We ask the Victorian Government to abandon this unevidenced approach and instead to invest in rehabilitation, connection to family and culture, education, mental health care and housing, to prevent children from engaging in criminal activity and to keep communities safe.

Louisa Gibbs (she/her), CEO at the Federation said: "Community legal centres, who work with both victims of crime and children at risk of entering or in the criminal legal system, unanimously oppose the changes to youth justice sentencing.

"Adopting an evidence-based, child-centric and preventative approach to youth offending isn't being 'soft on crime' - it's pragmatic policy based on evidence of what works best for individuals and community safety. Let's recognise that locking kids up is a sure way to create cycles of recidivism, and that social and health responses are the true pathways to safety for everyone in our community."

Lee Carnie (they/them), CEO at Youthlaw said: "The youth justice sentencing reforms tabled today are a dark stain on Victoria's human rights record. Removing the requirement that imprisonment be a last resort for children is a dangerous step backwards and out of step with Australia's international human rights obligations. It will lead to more kids jailed for longer instead of the Victorian Government investing in what actually works - keeping kids in school, wraparound legal-social supports, and early intervention."

"Longer prison sentences will hit hardest for children who have experienced homelessness and violence themselves. These youth justice sentencing changes will only compound their trauma, driving them deeper into the criminal justice system and reducing chances of rehabilitation."

Bryanna Connell (she/her), CEO at Barwon Community Legal Service said: "In regions like Barwon, young people already face higher rates of school disengagement and limited access to specialist services. These reforms will hit hardest in communities where disadvantage is concentrated and early intervention options are scarce. Forcing 14-year-olds into adult courts and exposing them to lengthy sentences will not make our region safer, it will entrench cycles of harm.

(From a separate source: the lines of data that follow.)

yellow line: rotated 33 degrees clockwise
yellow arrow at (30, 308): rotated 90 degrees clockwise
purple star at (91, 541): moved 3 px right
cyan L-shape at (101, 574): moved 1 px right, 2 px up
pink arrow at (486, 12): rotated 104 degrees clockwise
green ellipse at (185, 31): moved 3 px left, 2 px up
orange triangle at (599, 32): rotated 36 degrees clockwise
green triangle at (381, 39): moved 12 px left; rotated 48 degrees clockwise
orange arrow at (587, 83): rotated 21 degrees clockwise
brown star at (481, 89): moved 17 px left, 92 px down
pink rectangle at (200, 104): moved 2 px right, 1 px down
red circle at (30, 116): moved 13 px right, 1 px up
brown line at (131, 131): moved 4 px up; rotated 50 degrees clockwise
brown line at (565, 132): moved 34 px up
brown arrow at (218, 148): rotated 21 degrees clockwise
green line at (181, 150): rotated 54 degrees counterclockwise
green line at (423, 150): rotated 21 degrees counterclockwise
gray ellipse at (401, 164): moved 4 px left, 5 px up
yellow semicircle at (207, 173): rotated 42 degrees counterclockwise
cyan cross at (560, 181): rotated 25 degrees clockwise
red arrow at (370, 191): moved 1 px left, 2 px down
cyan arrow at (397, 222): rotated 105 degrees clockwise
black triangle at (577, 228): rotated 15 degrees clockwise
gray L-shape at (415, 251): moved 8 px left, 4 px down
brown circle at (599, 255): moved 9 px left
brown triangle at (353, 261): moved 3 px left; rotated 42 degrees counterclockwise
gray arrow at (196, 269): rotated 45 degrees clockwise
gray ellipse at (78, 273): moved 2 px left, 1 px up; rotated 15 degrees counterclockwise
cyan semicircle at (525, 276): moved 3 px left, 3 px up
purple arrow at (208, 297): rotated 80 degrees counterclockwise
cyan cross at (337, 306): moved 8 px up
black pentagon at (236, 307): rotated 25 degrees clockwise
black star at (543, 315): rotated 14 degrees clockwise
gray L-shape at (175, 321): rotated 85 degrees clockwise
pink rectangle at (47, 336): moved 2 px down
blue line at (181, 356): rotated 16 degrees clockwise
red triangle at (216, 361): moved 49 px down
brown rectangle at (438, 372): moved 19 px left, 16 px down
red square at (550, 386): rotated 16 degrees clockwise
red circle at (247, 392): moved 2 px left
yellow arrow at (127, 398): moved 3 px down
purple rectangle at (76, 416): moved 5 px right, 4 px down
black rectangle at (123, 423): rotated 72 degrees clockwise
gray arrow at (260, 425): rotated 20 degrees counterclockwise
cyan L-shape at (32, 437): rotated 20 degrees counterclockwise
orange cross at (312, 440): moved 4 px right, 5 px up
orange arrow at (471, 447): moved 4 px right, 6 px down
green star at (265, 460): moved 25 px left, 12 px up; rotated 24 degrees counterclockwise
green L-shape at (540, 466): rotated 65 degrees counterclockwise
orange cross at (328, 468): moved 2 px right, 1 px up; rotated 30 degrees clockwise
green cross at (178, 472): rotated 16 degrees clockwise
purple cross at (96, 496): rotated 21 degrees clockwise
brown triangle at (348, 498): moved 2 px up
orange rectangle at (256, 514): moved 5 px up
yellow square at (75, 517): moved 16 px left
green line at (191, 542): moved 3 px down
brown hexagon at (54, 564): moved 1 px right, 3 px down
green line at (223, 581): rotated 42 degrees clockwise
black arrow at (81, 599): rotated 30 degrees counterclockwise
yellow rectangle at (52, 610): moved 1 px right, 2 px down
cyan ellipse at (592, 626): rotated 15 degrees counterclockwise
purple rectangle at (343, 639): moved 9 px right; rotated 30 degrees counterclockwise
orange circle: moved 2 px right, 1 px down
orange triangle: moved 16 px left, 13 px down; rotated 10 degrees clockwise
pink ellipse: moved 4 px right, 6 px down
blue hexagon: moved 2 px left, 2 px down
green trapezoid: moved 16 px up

"Real safety comes from investing in local, trauma-informed programs that keep young people connected to education and family, and include legal education about rights and responsibilities. When young people understand the law and their options, they are better equipped to make informed choices and avoid harmful pathways. Just as importantly, we must address the underlying causes of offending - poverty, trauma, and lack of opportunity - if we truly want safer communities."

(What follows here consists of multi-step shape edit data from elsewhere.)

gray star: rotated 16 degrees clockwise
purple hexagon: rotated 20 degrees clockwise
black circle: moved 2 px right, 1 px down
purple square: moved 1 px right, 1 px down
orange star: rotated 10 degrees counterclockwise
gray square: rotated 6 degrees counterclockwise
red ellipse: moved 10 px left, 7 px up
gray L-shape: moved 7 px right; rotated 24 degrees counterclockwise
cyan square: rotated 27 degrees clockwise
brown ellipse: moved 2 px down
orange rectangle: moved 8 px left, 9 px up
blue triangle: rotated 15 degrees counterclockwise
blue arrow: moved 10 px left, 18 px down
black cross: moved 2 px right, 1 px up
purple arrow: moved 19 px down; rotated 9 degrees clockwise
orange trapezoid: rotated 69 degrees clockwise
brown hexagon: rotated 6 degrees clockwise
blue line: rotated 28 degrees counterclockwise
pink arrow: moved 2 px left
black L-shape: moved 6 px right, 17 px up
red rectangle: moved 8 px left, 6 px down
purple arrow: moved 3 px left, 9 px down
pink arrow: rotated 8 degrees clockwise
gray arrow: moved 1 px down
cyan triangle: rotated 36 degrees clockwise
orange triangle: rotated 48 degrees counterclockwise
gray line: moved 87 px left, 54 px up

Sohini Mehta (she/her), Senior Lawyer at the Human Rights Law Centre said: "Kids deserve care, not cages and life sentences. The Allan Government's proposed laws will arbitrarily condemn children as young as 14 to irreversible harm and an incredibly bleak future behind bars.

"Removing the safeguard that imprisonment is the last resort for children, and pipelining more children into prison for longer, undermines children's rights under Victoria's Charter of Human Rights and breaches Australia's binding obligations under the UN Convention on the Rights of the Child.

"If the Premier cared about children and community safety, she would listen to the evidence and urgently invest in the supports - like housing, healthcare and community-led programs - that reduce harm and strengthen communities."

Nerita Waight (she/her), CEO of the Victorian Aboriginal Legal Service said: "This governments knee-jerk response to all things justice related is getting tired and speaks to a lack of leadership. We know that children are more likely to be diverted from the justice system when they are supported and given the opportunity to heal and learn in safe ways - not by being in prison.

"Locking children up and throwing away the key is not the answer in fact it just ensures generational incarceration will continue unabated. Investment in self-determined solutions, prevention, early intervention and diversion programs is the answer. Abandon this bill and invest in evidence-based solutions."